As a child, she made strange noises, fidgeted constantly, and licked her lips until they cracked. She had “upsets” that embarrassed and frustrated her family. Worse still, she developed friendships with inanimate objects—everything from roller skates to tables to an antique refrigerator—and became obsessed with images of cathedrals.

She was institutionalized, analyzed, and marginalized, cast aside as not trying hard enough to fit in.

But after almost forty years, Barbara was given an answer for her inability to be like, and to connect with, other people: autism.

Hello, Stranger is the story of a misunderstood life that serves as an eye-opening call for compassion. Bracingly honest, Barbara describes the profound loneliness of being abandoned and judged while also expressing her deep yearning simply to be loved and to give love.

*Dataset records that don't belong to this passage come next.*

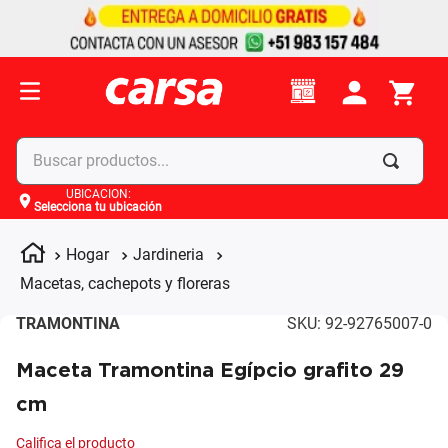
Buscar productos...
UBICACIÓN
:
Selecciona tu ubicación
Términos más buscados
1
.
celulares
Hogar
Jardineria
2
.
moto
Macetas, cachepots y floreras
3
.
laptop
TRAMONTINA
SKU
:
92-92765007-0
4
.
apple
Maceta Tramontina Egípcio grafito 29
cm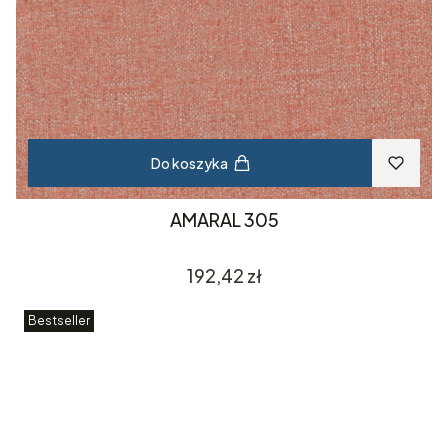
Do koszyka
AMARAL 305
Cena
192,42 zł
Bestseller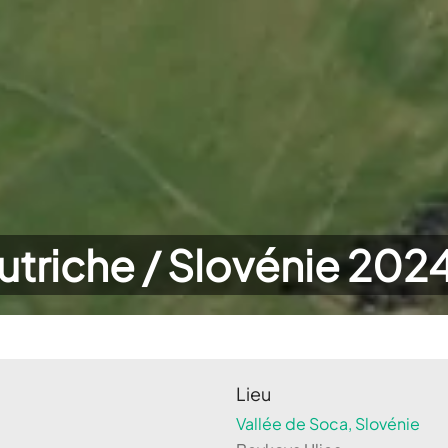
utriche / Slovénie 202
Lieu
Vallée de Soca, Slovénie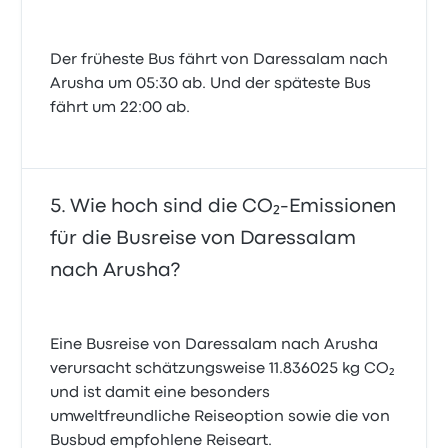
Der früheste Bus fährt von Daressalam nach
Arusha um 05:30 ab. Und der späteste Bus
fährt um 22:00 ab.
Wie hoch sind die CO₂-Emissionen
für die Busreise von Daressalam
nach Arusha?
Eine Busreise von Daressalam nach Arusha
verursacht schätzungsweise 11.836025 kg CO₂
und ist damit eine besonders
umweltfreundliche Reiseoption sowie die von
Busbud empfohlene Reiseart.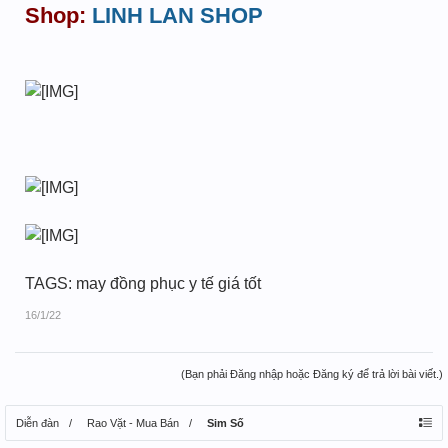
Shop:
LINH LAN SHOP
TAGS: may đồng phục y tế giá tốt
16/1/22
(Bạn phải Đăng nhập hoặc Đăng ký để trả lời bài viết.)
Diễn đàn
Rao Vặt - Mua Bán
Sim Số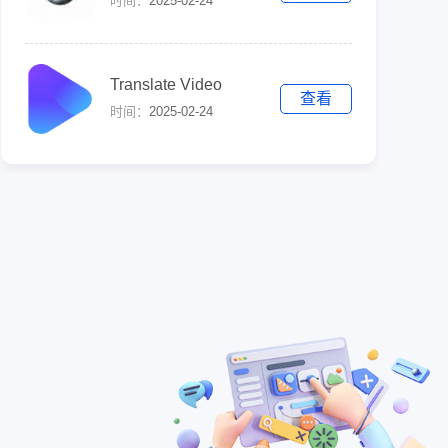
时间：
2025-02-24
Translate Video
查看
时间：
2025-02-24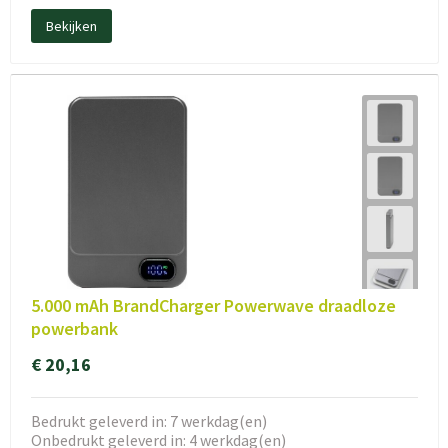
Bekijken
5.000 mAh BrandCharger Powerwave draadloze
powerbank
€ 20,16
Bedrukt geleverd in: 7 werkdag(en)
Onbedrukt geleverd in: 4 werkdag(en)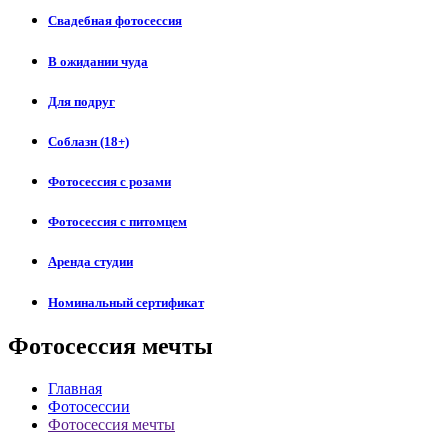
Свадебная фотосессия
В ожидании чуда
Для подруг
Соблазн (18+)
Фотосессия с розами
Фотосессия с питомцем
Аренда студии
Номинальный сертификат
Фотосессия мечты
Главная
Фотосессии
Фотосессия мечты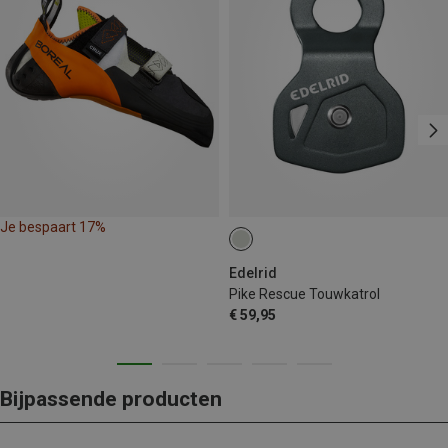
Je bespaart 17%
Edelrid
Pike Rescue Touwkatrol
€ 59,95
Bijpassende producten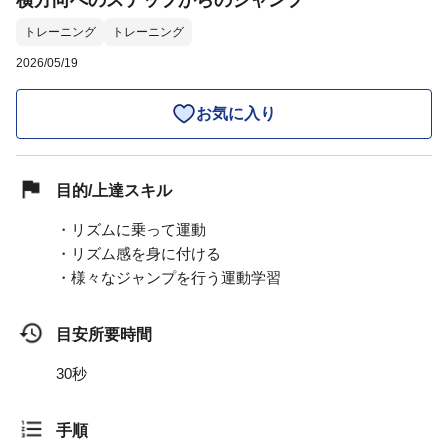
横方向へのステップからのジャンプ
トレーニング
トレーニング
2026/05/19
お気に入り
目的/上達スキル
・リズムに乗って運動
・リズム感を身に付ける
・様々なジャンプを行う運動学習
目安所要時間
30秒
手順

Hello, Stranger is a challenge to every reader to see the beauty and the humanity present in every individual.

About the Author

Barbara Moran is a graphic artist from Topeka, Kansas, who was not diagnosed with autism until she was in her early 40s. She has spoken at autism conferences, and her artwork has been exhibited by Visionaries + Voices, at Bryn Mawr’s annual Art Ability show, and at the MIND Institute at the University of California-Davis. Barbara’s art often focuses on personified objects such as locomotives, stoplights, and cathedrals. Barbara shares her home with her companion of forty years, Rooney, a 1934 Monitor Top GE refrigerator.